= YOUR OBJECTIVE =
What follows is a set of records. Retype them exactly, leaving out the pictures.

= DATA SUPPLIED =
════

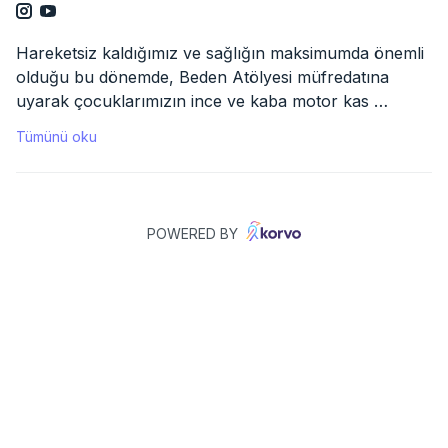
Hareketsiz kaldığımız ve sağlığın maksimumda önemli 
olduğu bu dönemde, Beden Atölyesi müfredatına 
uyarak çocuklarımızın ince ve kaba motor kas 
gelişimlerini desteklerken, her yaştan insanın 
Tümünü oku
rahatlıkla uygulayabileceği egzersizlerle maksimumda 
hareket ettikleri ONLINE ATÖLYE ANTRENMAN 
programlarımız dünyasına hoşgeldiniz!

POWERED BY
Bu antrenmanlar ile eğlenirken formda kalmaya ve 
BEDEN ATÖLYESİ uzman eğitmenleri ile EVDE SPOR 
yapmaya devam edeceklerdir. 

Öğrenci seviyeleri antrenörlerimiz tarafından 
belirlenmektedir. Her dersten 10 dakika önce satın 
alma işlemininizin hemen ardından sizi dahil ettiğimiz 
WhatsApp grubuna ZOOM linki atılmaktadır. O linki 
tıklayarak derslerimize katılım sağlayabilmektesiniz. 
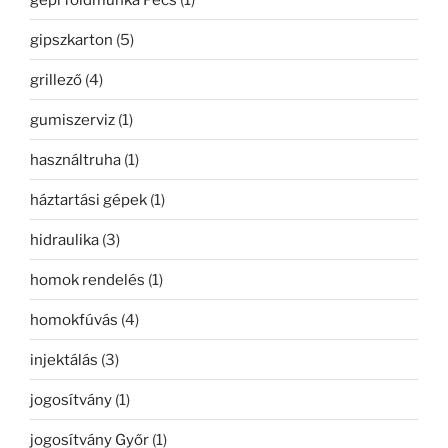
gipszkarton
(5)
grillező
(4)
gumiszerviz
(1)
használtruha
(1)
háztartási gépek
(1)
hidraulika
(3)
homok rendelés
(1)
homokfúvás
(4)
injektálás
(3)
jogosítvány
(1)
jogosítvány Győr
(1)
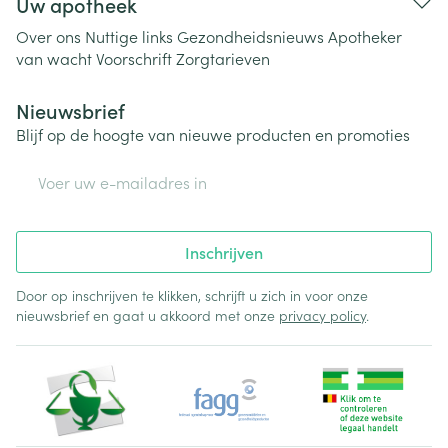
Uw apotheek
Over ons
Nuttige links
Gezondheidsnieuws
Apotheker
van wacht
Voorschrift
Zorgtarieven
Nieuwsbrief
Blijf op de hoogte van nieuwe producten en promoties
E-mail adres
Inschrijven
Door op inschrijven te klikken, schrijft u zich in voor onze
nieuwsbrief en gaat u akkoord met onze
privacy policy
.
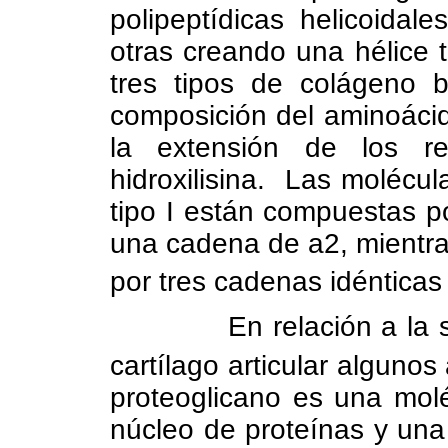
polipeptídicas helicoida
otras creando una hélice 
tres tipos de colágeno b
composición del aminoácid
la extensión de los re
hidroxilisina.
Las molécul
tipo I están compuestas p
una cadena de a2, mientras
por tres cadenas idénticas
En relación a la s
cartílago articular algunos
proteoglicano es una mol
núcleo de proteínas y un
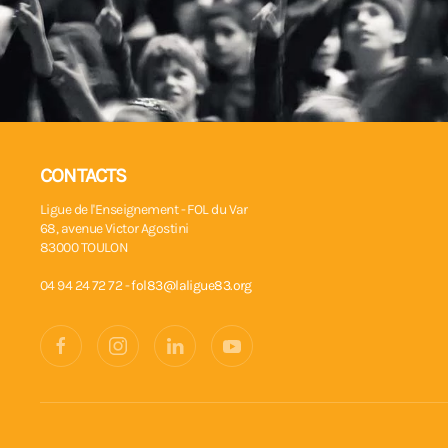
CONTACTS
Ligue de l'Enseignement - FOL du Var
68, avenue Victor Agostini
83000 TOULON
04 94 24 72 72 -
fol83@laligue83.org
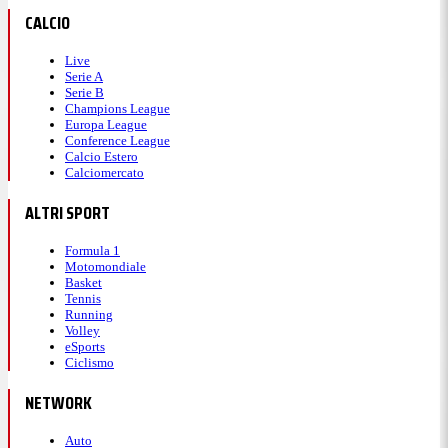
CALCIO
Live
Serie A
Serie B
Champions League
Europa League
Conference League
Calcio Estero
Calciomercato
ALTRI SPORT
Formula 1
Motomondiale
Basket
Tennis
Running
Volley
eSports
Ciclismo
NETWORK
Auto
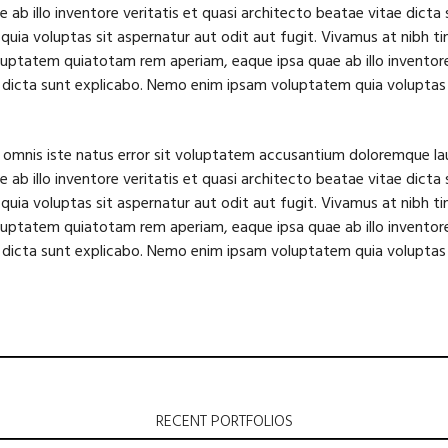
 ab illo inventore veritatis et quasi architecto beatae vitae dict
uia voluptas sit aspernatur aut odit aut fugit. Vivamus at nibh ti
uptatem quiatotam rem aperiam, eaque ipsa quae ab illo inventore 
 dicta sunt explicabo. Nemo enim ipsam voluptatem quia voluptas 
e omnis iste natus error sit voluptatem accusantium doloremque 
 ab illo inventore veritatis et quasi architecto beatae vitae dict
uia voluptas sit aspernatur aut odit aut fugit. Vivamus at nibh ti
uptatem quiatotam rem aperiam, eaque ipsa quae ab illo inventore 
 dicta sunt explicabo. Nemo enim ipsam voluptatem quia voluptas 
RECENT PORTFOLIOS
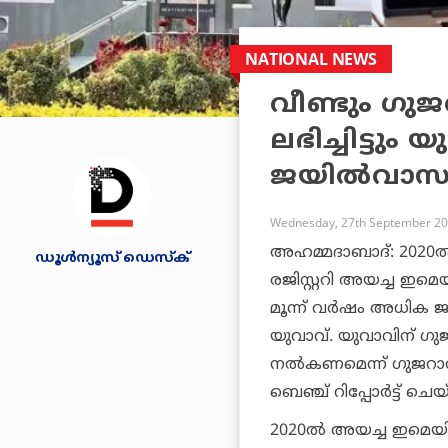
NATIONAL NEWS
വീണ്ടും ഗു
ലഭിച്ചിട്ടു
ജയിൽവാസ
Wednesday, 27th September 20
അഹമ്മദാബാദ്: 2020ൽ 
ഡൂള്‍ന്യൂസ് ഡെസ്‌ക്
രജിസ്റ്ററി അയച്ച ഇ
മൂന്ന് വർഷം അധിക 
യുവാവ്. യുവാവിന് ഗു
നൽകണമെന്ന് ഗുജറാത
ബെഞ്ച് റിപ്പോർട്ട് ചെയ
2020ൽ അയച്ച ഇമെയിലില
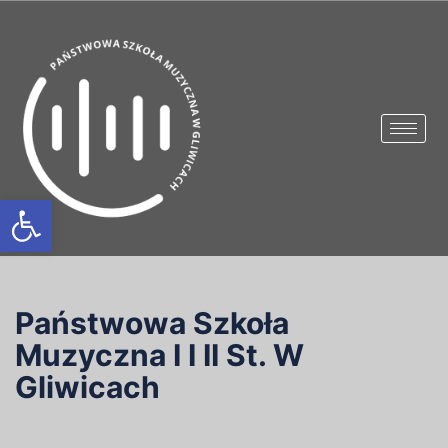
Otwórz pasek narzędzi
Państwowa Szkoła
Muzyczna I I II St. W
Gliwicach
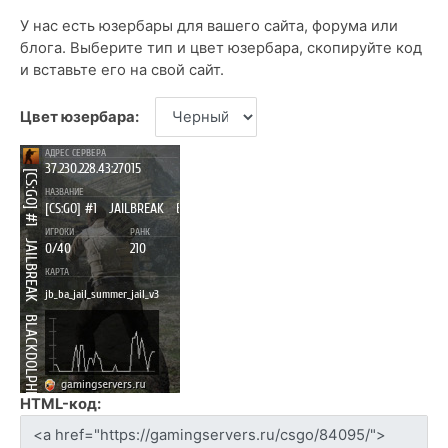
У нас есть юзербары для вашего сайта, форума или
блога. Выберите тип и цвет юзербара, скопируйте код
и вставьте его на свой сайт.
Цвет юзербара:
HTML-код:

════

= WRITTEN REPLY =
Hareketsiz kaldığımız ve sağlığın maksimumda önemli 
olduğu bu dönemde, Beden Atölyesi müfredatına 
uyarak çocuklarımızın ince ve kaba motor kas 
gelişimlerini desteklerken, her yaştan insanın 
Tümünü oku
rahatlıkla uygulayabileceği egzersizlerle maksimumda 
hareket ettikleri ONLINE ATÖLYE ANTRENMAN 
programlarımız dünyasına hoşgeldiniz!

POWERED BY
Bu antrenmanlar ile eğlenirken formda kalmaya ve 
BEDEN ATÖLYESİ uzman eğitmenleri ile EVDE SPOR 
yapmaya devam edeceklerdir. 

Öğrenci seviyeleri antrenörlerimiz tarafından 
belirlenmektedir. Her dersten 10 dakika önce satın 
alma işlemininizin hemen ardından sizi dahil ettiğimiz 
WhatsApp grubuna ZOOM linki atılmaktadır. O linki 
tıklayarak derslerimize katılım sağlayabilmektesiniz. 
gipszkarton
(5)
grillező
(4)
gumiszerviz
(1)
használtruha
(1)
háztartási gépek
(1)
hidraulika
(3)
homok rendelés
(1)
homokfúvás
(4)
injektálás
(3)
jogosítvány
(1)
jogosítvány Győr
(1)
Uw apotheek
Over ons
Nuttige links
Gezondheidsnieuws
Apotheker
van wacht
Voorschrift
Zorgtarieven
Nieuwsbrief
Blijf op de hoogte van nieuwe producten en promoties
E-mail adres
Inschrijven
Door op inschrijven te klikken, schrijft u zich in voor onze
nieuwsbrief en gaat u akkoord met onze
privacy policy
.
polipeptídicas helicoida
otras creando una hélice 
tres tipos de colágeno b
composición del aminoácid
la extensión de los re
hidroxilisina.
Las molécul
tipo I están compuestas p
una cadena de a2, mientras
por tres cadenas idénticas
En relación a la s
cartílago articular algunos
proteoglicano es una mol
núcleo de proteínas y un
CONTACTS
Ligue de l'Enseignement - FOL du Var
68, avenue Victor Agostini
83000 TOULON
04 94 24 72 72 -
fol83@laligue83.org
CALCIO
Live
Serie A
Serie B
Champions League
Europa League
Conference League
Calcio Estero
Calciomercato
ALTRI SPORT
Formula 1
Motomondiale
Basket
Tennis
Running
Volley
eSports
Ciclismo
NETWORK
Auto
 ab illo inventore veritatis et quasi architecto beatae vitae dict
uia voluptas sit aspernatur aut odit aut fugit. Vivamus at nibh ti
uptatem quiatotam rem aperiam, eaque ipsa quae ab illo inventore 
 dicta sunt explicabo. Nemo enim ipsam voluptatem quia voluptas 
e omnis iste natus error sit voluptatem accusantium doloremque 
 ab illo inventore veritatis et quasi architecto beatae vitae dict
uia voluptas sit aspernatur aut odit aut fugit. Vivamus at nibh ti
uptatem quiatotam rem aperiam, eaque ipsa quae ab illo inventore 
 dicta sunt explicabo. Nemo enim ipsam voluptatem quia voluptas 
RECENT PORTFOLIOS
NATIONAL NEWS
വീണ്ടും ഗു
ലഭിച്ചിട്ടു
ജയിൽവാസ
Wednesday, 27th September 20
അഹമ്മദാബാദ്: 2020ൽ 
ഡൂള്‍ന്യൂസ് ഡെസ്‌ക്
രജിസ്റ്ററി അയച്ച ഇ
മൂന്ന് വർഷം അധിക 
യുവാവ്. യുവാവിന് ഗു
നൽകണമെന്ന് ഗുജറാത
ബെഞ്ച് റിപ്പോർട്ട് ചെയ
2020ൽ അയച്ച ഇമെയിലില
Otwórz pasek narzędzi
Państwowa Szkoła
Muzyczna I I II St. W
Gliwicach
У нас есть юзербары для вашего сайта, форума или
блога. Выберите тип и цвет юзербара, скопируйте код
и вставьте его на свой сайт.
Цвет юзербара:
HTML-код:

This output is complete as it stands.